By analyzing existing cross correlation between Mynaric AG ADR and Fabrinet, you can compare the effects of market volatilities on Mynaric AG and Fabrinet and check how they will diversify away market risk if combined in the same portfolio for a given time horizon. You can also utilize pair trading strategies of matching a long position in Mynaric AG with a short position of Fabrinet. Check out your portfolio center. Please also check ongoing floating volatility patterns of Mynaric AG and Fabrinet.

Diversification Opportunities for Mynaric AG and Fabrinet

0.11
  Correlation Coefficient

Average diversification

The 3 months correlation between Mynaric and Fabrinet is 0.11. Overlapping area represents the amount of risk that can be diversified away by holding Mynaric AG ADR and Fabrinet in the same portfolio, assuming nothing else is changed. The correlation between historical prices or returns on Fabrinet and Mynaric AG is a relative statistical measure of the degree to which these equity instruments tend to move together. The correlation coefficient measures the extent to which returns on Mynaric AG ADR are associated (or correlated) with Fabrinet. Values of the correlation coefficient range from -1 to +1, where. The correlation of zero (0) is possible when the price movement of Fabrinet has no effect on the direction of Mynaric AG i.e., Mynaric AG and Fabrinet go up and down completely randomly.

Pair Corralation between Mynaric AG and Fabrinet

Given the investment horizon of 90 days Mynaric AG ADR is expected to under-perform the Fabrinet. In addition to that, Mynaric AG is 5.64 times more volatile than Fabrinet. It trades about -0.09 of its total potential returns per unit of risk. Fabrinet is currently generating about 0.01 per unit of volatility. If you would invest  21,476  in Fabrinet on December 29, 2024 and sell it today you would lose (816.00) from holding Fabrinet or give up 3.8% of portfolio value over 90 days.
Time Period3 Months [change]
DirectionMoves Together 
StrengthInsignificant
Accuracy60.66%
ValuesDaily Returns

Mynaric AG ADR  vs.  Fabrinet

 Performance 
       Timeline  
Mynaric AG ADR 

Risk-Adjusted Performance

Very Weak

 
Weak
 
Strong
Over the last 90 days Mynaric AG ADR has generated negative risk-adjusted returns adding no value to investors with long positions. Despite conflicting performance in the last few months, the Stock's basic indicators remain somewhat strong which may send shares a bit higher in April 2025. The current disturbance may also be a sign of long term up-swing for the company investors.
Fabrinet 

Risk-Adjusted Performance

Very Weak

 
Weak
 
Strong
Over the last 90 days Fabrinet has generated negative risk-adjusted returns adding no value to investors with long positions.
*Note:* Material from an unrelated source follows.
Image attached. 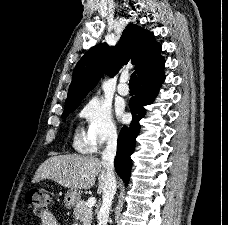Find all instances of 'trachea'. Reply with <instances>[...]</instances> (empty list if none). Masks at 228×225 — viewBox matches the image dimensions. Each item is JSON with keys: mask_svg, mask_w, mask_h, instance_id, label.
<instances>
[{"mask_svg": "<svg viewBox=\"0 0 228 225\" xmlns=\"http://www.w3.org/2000/svg\"><path fill=\"white\" fill-rule=\"evenodd\" d=\"M129 87H136V73H132L130 78Z\"/></svg>", "mask_w": 228, "mask_h": 225, "instance_id": "trachea-1", "label": "trachea"}]
</instances>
In spite of very healthy basic indicators, Fabrinet is not utilizing all of its potentials. The newest stock price disarray, may contribute to short-term losses for the investors.

Mynaric AG and Fabrinet Volatility Contrast

   Predicted Return Density   
       Returns  

Pair Trading with Mynaric AG and Fabrinet

The main advantage of trading using opposite Mynaric AG and Fabrinet positions is that it hedges away some unsystematic risk. Because of two separate transactions, even if Mynaric AG position performs unexpectedly, Fabrinet can make up some of the losses. Pair trading also minimizes risk from directional movements in the market. For example, if an entire industry or sector drops because of unexpected headlines, the short position in Fabrinet will offset losses from the drop in Fabrinet's long position.
The idea behind Mynaric AG ADR and Fabrinet pairs trading is to make the combined position market-neutral, meaning the overall market's direction will not affect its win or loss (or potential downside or upside). This can be achieved by designing a pairs trade with two highly correlated stocks or equities that operate in a similar space or sector, making it possible to obtain profits through simple and relatively low-risk investment.
Check out your portfolio center.
Note that this page's information should be used as a complementary analysis to find the right mix of equity instruments to add to your existing portfolios or create a brand new portfolio. You can also try the Portfolio Manager module to state of the art Portfolio Manager to monitor and improve performance of your invested capital.